Pedro Almodòvar è uno dei nostri registi preferiti lo ammettiamo.
Per questo quando qualcuno ci ha detto che “Julieta” poteva aspirare ad essere il suo film più bello siamo rimasti scettici.
Dopo la visione ci aspetta invece una lunga riflessione e di certo dovremo vedere i nostri Dvd di “Donne sull’orlo di una crisi di nervi” e di “Tutto su mia madre” per decidere quale sia il nostro preferito.
Ad ogni modo, questa sua ultima produzione merita tutti gli applausi ricevuti al festival di Cannes e di certo tocca corde così intime come solo pochissimi registi sanno fare.
Di certo in ballo c’è il rapporto madre-figlia (costante che ritorna puntuale nei film del regista spagnolo) ma questo è fin troppo scontato da dire.
Questa volta la tematica omosessuale invece è solo sfumata rispetto agli altri lungometraggi del regista, il punto centrale del film è l’attribuzione della colpa. Sia quando si parla di darla agli altri sia quando si tratta del senso di colpa personale.
Il film probabilmente vuol farci capire quanto sia assurdo il “senso di colpa” per eventi fuori dal nostro controllo (nel caso della protagonista Julieta per la morte del marito ucciso da un uragano sulla sua barca) ma c’è soprattutto la stigmatizzazione della terribile facilità con cui gli umani giudicano e “danno la colpa” agli altri, anche amici e parenti stretti per comportamenti non consoni alla morale comune.
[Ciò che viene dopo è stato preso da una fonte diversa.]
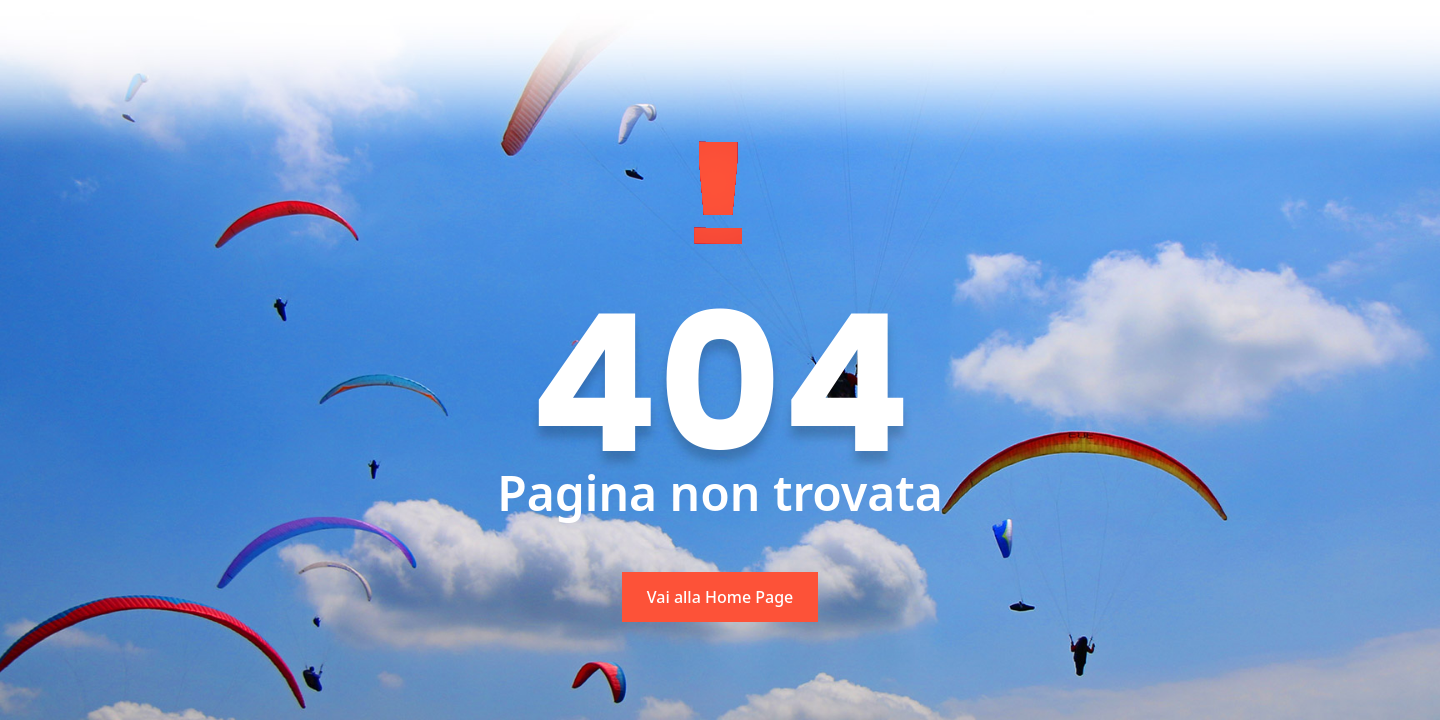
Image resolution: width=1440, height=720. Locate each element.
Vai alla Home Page (720, 597)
Julieta si comporta così col padre perché questo si invaghisce della colf indiana mentre sua madre sta male, ma a sua volta sarà “punita” in modo terribile dalla figlia per la morte del padre.
Il buon Pedro Almodòvar, forse rendendosi conto che ha già messo tanta carne al fuoco con questo film, lascia un poco sullo sfondo il contesto in cui è nato questo odio della figlia Antia per sua madre Julieta, tuttavia non manca di sottolineare che ciò avviene in un ritiro spirituale sui Pirenei in cui Antia trova la fede (e quindi di conseguenza il diritto di giudicare gli altri).
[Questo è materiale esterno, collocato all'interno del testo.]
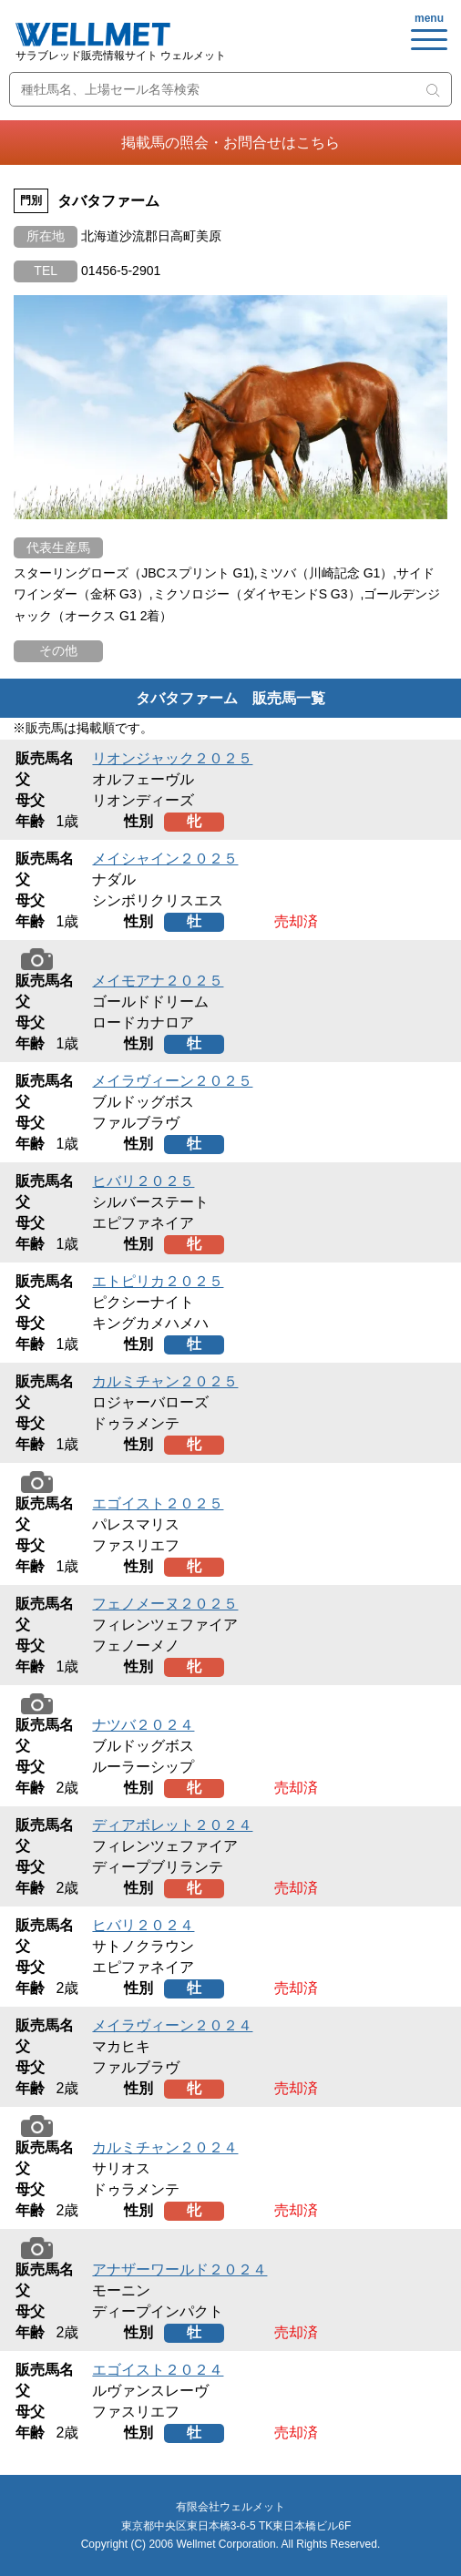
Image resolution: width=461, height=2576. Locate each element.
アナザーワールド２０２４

La punizione per la madre durerà per più di un decennio fino a quando in una lettera Antia racconta la madre di aver perso per u incidente il suo figlio maggiore e di essersi resa conto che non aveva diritto di farle provare quel dolore.
Non ci mostra il lieto fine Amlomodòvar, sarebbe facile far rincontrare Antia e Julieta sul lago di Como dove Antia viveva, ma il regista sceglie solo di raccontarci l’ansia per l’incontro. Il finale è lasciato all’immaginazione dello spettatore.